SYDNEY, AUSTRÁLIA - Fazia anos que a vasta e inexplorada reserva de carvão no nordeste da Austrália era o objeto do desejo da gigante industrial indiana Adani Group. Em junho, quando as autoridades australianas concederam à empresa aprovação para extrair carvão da reserva, elas abriram as portas para que a Adani concretizasse seus planos para uma cadeia de fornecimento de carvão que abrange três países.

O carvão da operação australiana, conhecida como projeto Carmichael, seria transportado à Índia, onde a empresa está construindo uma nova usina de energia de quase US$ 2 bilhões para a produção de eletricidade. Essa energia seria vendida ao país vizinho, Bangladesh, mesmo enquanto os cientistas alertam para a necessidade de reduzir a queima do carvão para evitar os efeitos mais desastrosos da mudança climática.

A história da Adani e do seu projeto australiano ilustra as razões que levam o mundo a seguir na queima do carvão, apesar dos riscos. Os subsídios para usinas de energia abastecidas a carvão quase triplicaram nos anos mais recentes nos países do G-20, de acordo com estudo do Overseas Development Institute e dois outros grupos. Nos países ricos, isso ajudou o carvão a se manter em circulação. Nos países em desenvolvimento, o carvão prospera com esses subsídios.

Gautam Adani, fundador do Adani Group, avaliado em US$ 14 bilhões, diz que o carvão é alvo de críticas injustas. “A Índia não tem escolha", disse ele na sede da empresa, em Ahmedabad, Índia. Independentemente de a Índia ter ou não uma escolha, o império de minas, cargueiros, portos e usinas de energia de Adani depende muito do carvão. E ele investiu muito em esforços para garantir que o fim do carvão esteja distante.

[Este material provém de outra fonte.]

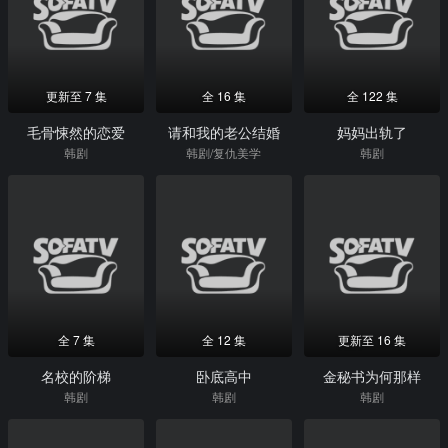
更新至 7 集
全 16 集
全 122 集
毛骨悚然的恋爱
请和我的老公结婚
妈妈出轨了
韩剧
韩剧/复仇美学
韩剧
全 7 集
全 12 集
更新至 16 集
名校的阶梯
卧底高中
金秘书为何那样
韩剧
韩剧
韩剧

Antes da realização de uma eleição nacional em maio, representantes da empresa apresentaram aos habitantes da zona rural de Queensland, segundo maior estado da Austrália, a ideia segundo a qual eles teriam muito a ganhar com a abertura da Bacia da Galileia, a jazida de carvão que o Adani Group queria explorar. A empresa fez doações a organizações comunitárias, fez doações de campanha a políticos e contratou ex-assessores de políticos para que fizessem lobby em seu nome.

Os mercados nas economias asiáticas em rápido crescimento, que têm grande apetite por energia, fizeram do carvão uma das principais exportações da Austrália. Mas a preocupação com a mudança climática fez desse um tema polêmico na política australiana. O projeto Carmichael se tornou símbolo desse cisma.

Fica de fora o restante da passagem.